*** RECORDS PROVIDED ***

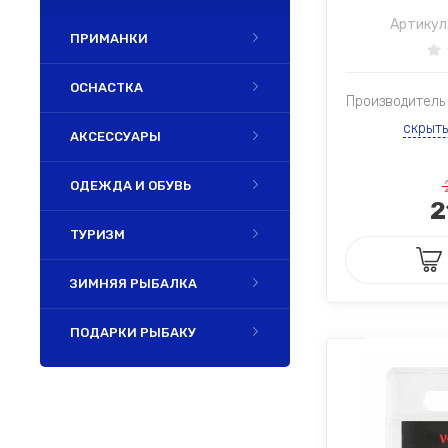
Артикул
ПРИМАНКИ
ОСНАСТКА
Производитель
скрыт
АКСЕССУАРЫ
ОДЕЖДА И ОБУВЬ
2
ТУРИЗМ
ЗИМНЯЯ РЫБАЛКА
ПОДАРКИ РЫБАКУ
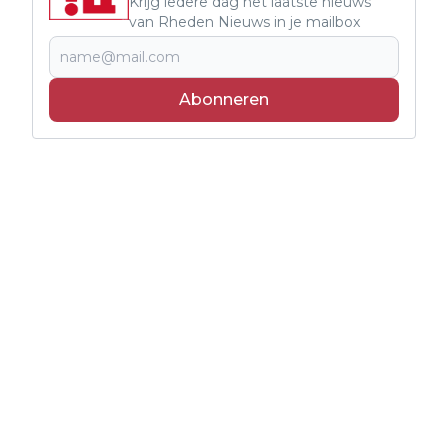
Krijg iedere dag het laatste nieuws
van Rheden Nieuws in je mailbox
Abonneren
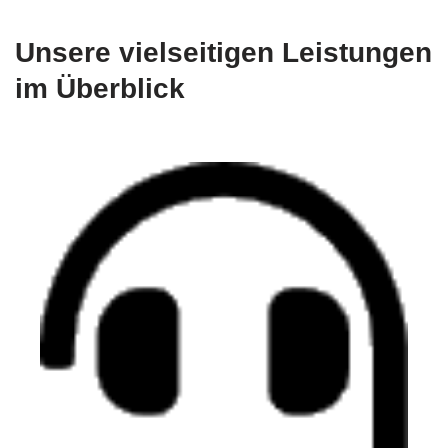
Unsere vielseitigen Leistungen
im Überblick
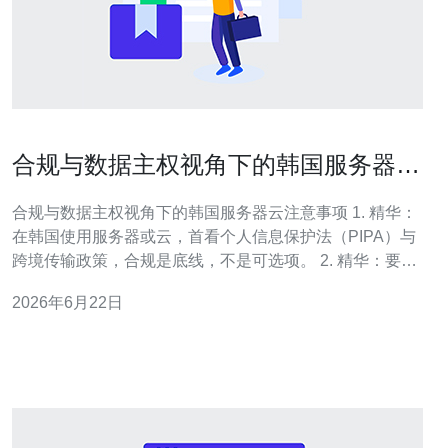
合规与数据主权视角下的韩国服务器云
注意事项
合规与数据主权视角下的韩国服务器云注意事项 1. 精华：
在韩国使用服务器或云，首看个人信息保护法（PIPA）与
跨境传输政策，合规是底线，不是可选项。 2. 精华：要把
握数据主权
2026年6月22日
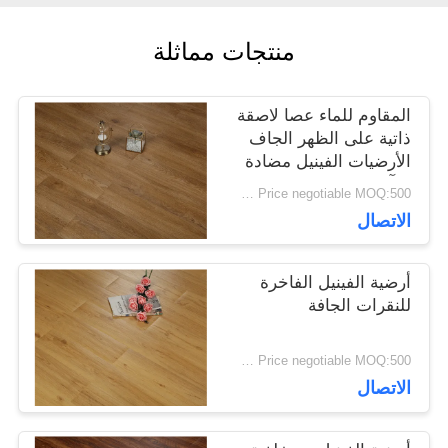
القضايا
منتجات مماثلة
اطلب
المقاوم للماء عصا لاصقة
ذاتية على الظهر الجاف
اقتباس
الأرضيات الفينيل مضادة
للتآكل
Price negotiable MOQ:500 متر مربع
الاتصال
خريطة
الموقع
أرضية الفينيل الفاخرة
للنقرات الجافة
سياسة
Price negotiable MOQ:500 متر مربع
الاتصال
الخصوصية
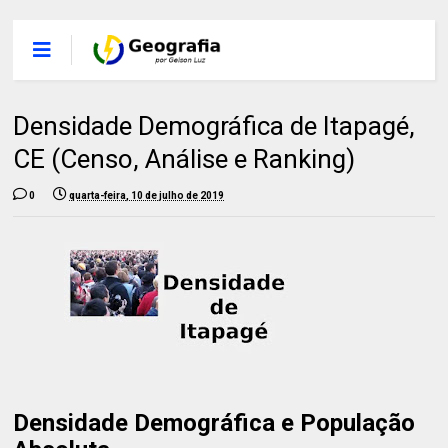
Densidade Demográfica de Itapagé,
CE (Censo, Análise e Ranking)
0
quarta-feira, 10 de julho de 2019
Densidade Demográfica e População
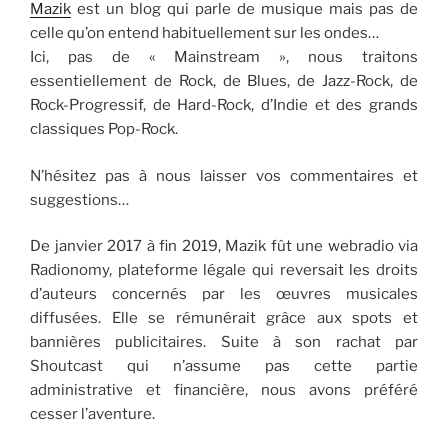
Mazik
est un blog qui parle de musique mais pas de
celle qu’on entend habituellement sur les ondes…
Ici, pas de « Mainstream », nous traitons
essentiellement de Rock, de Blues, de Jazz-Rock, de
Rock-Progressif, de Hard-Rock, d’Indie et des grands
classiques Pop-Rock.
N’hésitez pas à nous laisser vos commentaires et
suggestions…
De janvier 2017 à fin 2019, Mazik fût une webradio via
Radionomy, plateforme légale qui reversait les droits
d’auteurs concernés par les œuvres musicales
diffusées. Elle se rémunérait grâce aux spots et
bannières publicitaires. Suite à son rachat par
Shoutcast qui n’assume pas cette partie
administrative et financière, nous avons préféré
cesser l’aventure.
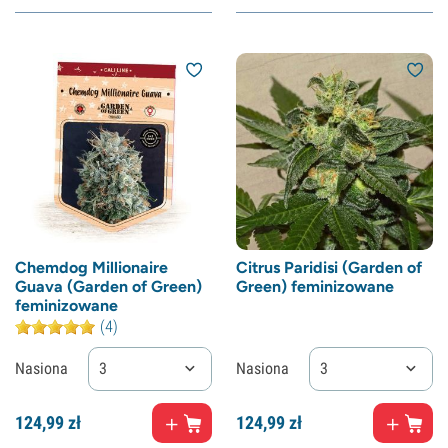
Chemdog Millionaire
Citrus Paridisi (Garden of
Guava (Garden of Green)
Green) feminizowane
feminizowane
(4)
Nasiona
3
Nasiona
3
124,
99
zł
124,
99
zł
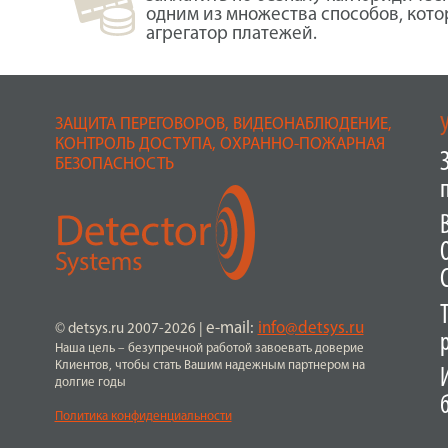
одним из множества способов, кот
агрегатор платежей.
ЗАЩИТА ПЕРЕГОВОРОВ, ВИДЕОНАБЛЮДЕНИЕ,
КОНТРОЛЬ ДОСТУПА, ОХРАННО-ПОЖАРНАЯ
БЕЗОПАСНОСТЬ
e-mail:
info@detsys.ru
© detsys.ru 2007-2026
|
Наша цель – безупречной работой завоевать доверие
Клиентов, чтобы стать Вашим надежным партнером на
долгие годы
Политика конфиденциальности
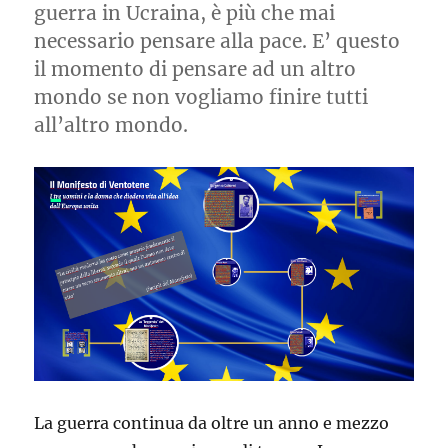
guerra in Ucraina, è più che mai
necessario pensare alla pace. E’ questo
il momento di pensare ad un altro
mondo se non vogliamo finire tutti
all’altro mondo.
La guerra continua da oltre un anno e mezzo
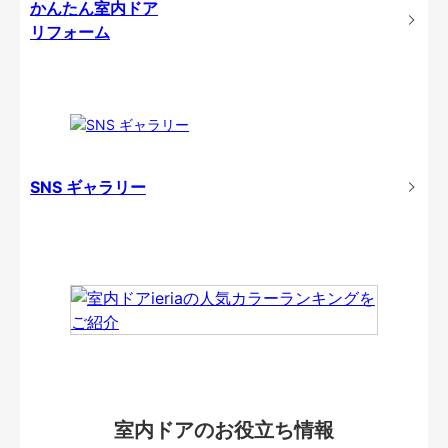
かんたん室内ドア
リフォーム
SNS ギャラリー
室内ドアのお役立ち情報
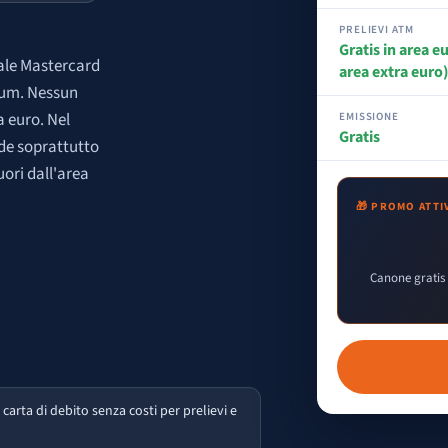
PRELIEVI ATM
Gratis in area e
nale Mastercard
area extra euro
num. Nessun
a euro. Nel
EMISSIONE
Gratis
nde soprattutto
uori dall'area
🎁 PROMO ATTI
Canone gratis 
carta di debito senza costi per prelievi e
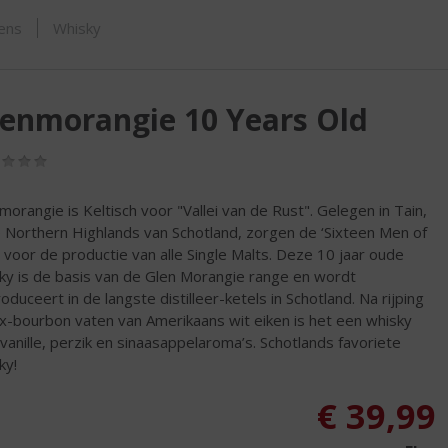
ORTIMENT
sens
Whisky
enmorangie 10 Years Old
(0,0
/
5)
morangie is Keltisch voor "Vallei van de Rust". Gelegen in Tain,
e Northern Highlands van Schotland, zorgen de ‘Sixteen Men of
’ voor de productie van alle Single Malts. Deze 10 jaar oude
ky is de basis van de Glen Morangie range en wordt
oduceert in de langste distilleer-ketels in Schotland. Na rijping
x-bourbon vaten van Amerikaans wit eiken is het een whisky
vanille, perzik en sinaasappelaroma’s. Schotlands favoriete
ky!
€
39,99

*** End of RECORDS PROVIDED ***

● WORK TO COMPLETE: Filter the entries down to the lines that include the string "Densidade".

● ANSWER BOX:
Densidade Demográfica de Itapagé,
Densidade Demográfica e População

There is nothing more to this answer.